É inacreditável. Depois de vários – será que dá pra dizer dezenas? – blogs criados e abandonados num espaço de poucos meses, eu achei que tinha ficado  madura o suficiente pra entender: Amanda, você é incapaz de outro blog. Desista. Não adianta se vai despretencioso, ou se você vai finalmente mostrar ao mundo que escreve, ou que tenta tirar boas fotos, não importa.  Eu sou claramente incapaz de resistir à tentação.

A decisão fatídica foi tomada durante um clássico programa de gordinha tensa. Depois de tomar uma latinha de cerveja, comer um pacote de passatempo, virar um golão d’água – tudo isso uma hora depois de um X egg bacon – eu me deparei com um filme americano no SBT. Implorei que fosse minimamente suportável, porque não estava com paciência pra internet tão cedo. Bom, a minha amargura resultante dos três meses desde o fim do meu namoro mais recente (engraçado, faz três meses exatamente hoje.)  me fez ir sentindo uma raiva crescente da Hillary Duff. Sim, era a Hillary Duff! ¬¬ Que vontade de cortar os pulsos.

Pois bem. Ela estava lá, na sua cena de Cinderella, prestes a beijar o menino que fez um tal de Lucas em One Tree Hill, com um vestido de noiva, uma máscara, recebendo uma rosa, enquanto eu me questionava perguntando a mim mesma em qual seria a porcentagem do que o garoto dizia que eu levaria a sério, se estivesse no lugar dela. Puts, tenho feito esse exercício em todos os filmes que vejo, e basicamente em todas as histórias envolvendo romance, e sempre percebo que chego perto dos 10%.

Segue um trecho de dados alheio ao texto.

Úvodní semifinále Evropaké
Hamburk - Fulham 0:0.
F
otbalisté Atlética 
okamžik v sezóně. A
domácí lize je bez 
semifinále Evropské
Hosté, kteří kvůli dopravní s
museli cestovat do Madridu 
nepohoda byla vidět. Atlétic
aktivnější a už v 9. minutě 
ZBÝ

O que isso tem a ver com criar um blog?

Bom, foi a única coisa menos deprimente do que ficar lá e ver o final do filme na qual eu consegui pensar. Agora eu estou falando do filme americano NO blog, o que provavelmente é duas vezes pior. Outro questionamento que me fiz foi: pra quê fazer um blog, já que eu não posso falar a mesma coisa que no diário, que aceita tudo, e já que ninguém está interessado em ler reminiscências pessoais? Todo mundo que faz blogs geralmente tem algo a dizer pro mundo; e a verdade é que, se me dessem um microfone de alcance infinito, eu acho que eu só gritaria bem alto.

Acho que tenho mais coisas pra dizer pra mim mesma. Tenho muitos projetos de auto descobrimento que nunca levo a cabo; mas ai. Talvez eu tenha feito a escolha certa ligando o computador, afinal.  Li uns blogs outro dia, sem motivo especial. Apenas porque eram pessoas que eu conhecia. Acabei pensando que era um modo de saber como elas estão sem ficar enchendo o saco delas no msn. O blog que suscitou isso é de um aluno de inglês meu, bem escrito e interessante.

Fato é, veremos até onde vou com isso.